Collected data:
-- Opening Marker --

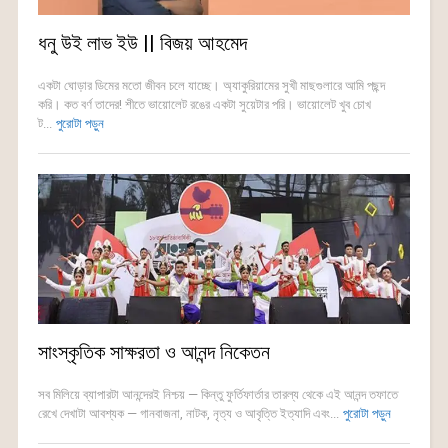
ধনু উই লাভ ইউ || বিজয় আহমেদ
একটা ঘোড়ার ডিমের মতো জীবন চলে যাচ্ছে। অ্যাকুরিয়ামের সুখী মাছগুলারে আমি পছন্দ
করি। কত বর্ণ তাদের! শীতে ভায়োলেট রঙের একটা সুয়েটার পরি। ভায়োলেট খুব চোখ
ট...
পুরোটা পড়ুন
সাংস্কৃতিক সাক্ষরতা ও আনন্দ নিকেতন
সব মিলিয়ে ব্যাপারটা আনন্দেরই নিশ্চয় — কিন্তু ফুর্তিফার্তার তারল্য থেকে এই আনন্দ তফাতে
রেখে দেখাটা আবশ্যক — গানবাজনা, নাটক, নৃত্য ও আবৃত্তি ইত্যাদি এবং...
পুরোটা পড়ুন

-- Closing Marker --

To do.
Pictures are to be left out; all else in the entries above is to be quoted exactly.

Reply to the task.
ধনু উই লাভ ইউ || বিজয় আহমেদ
একটা ঘোড়ার ডিমের মতো জীবন চলে যাচ্ছে। অ্যাকুরিয়ামের সুখী মাছগুলারে আমি পছন্দ
করি। কত বর্ণ তাদের! শীতে ভায়োলেট রঙের একটা সুয়েটার পরি। ভায়োলেট খুব চোখ
ট...
পুরোটা পড়ুন
সাংস্কৃতিক সাক্ষরতা ও আনন্দ নিকেতন
সব মিলিয়ে ব্যাপারটা আনন্দেরই নিশ্চয় — কিন্তু ফুর্তিফার্তার তারল্য থেকে এই আনন্দ তফাতে
রেখে দেখাটা আবশ্যক — গানবাজনা, নাটক, নৃত্য ও আবৃত্তি ইত্যাদি এবং...
পুরোটা পড়ুন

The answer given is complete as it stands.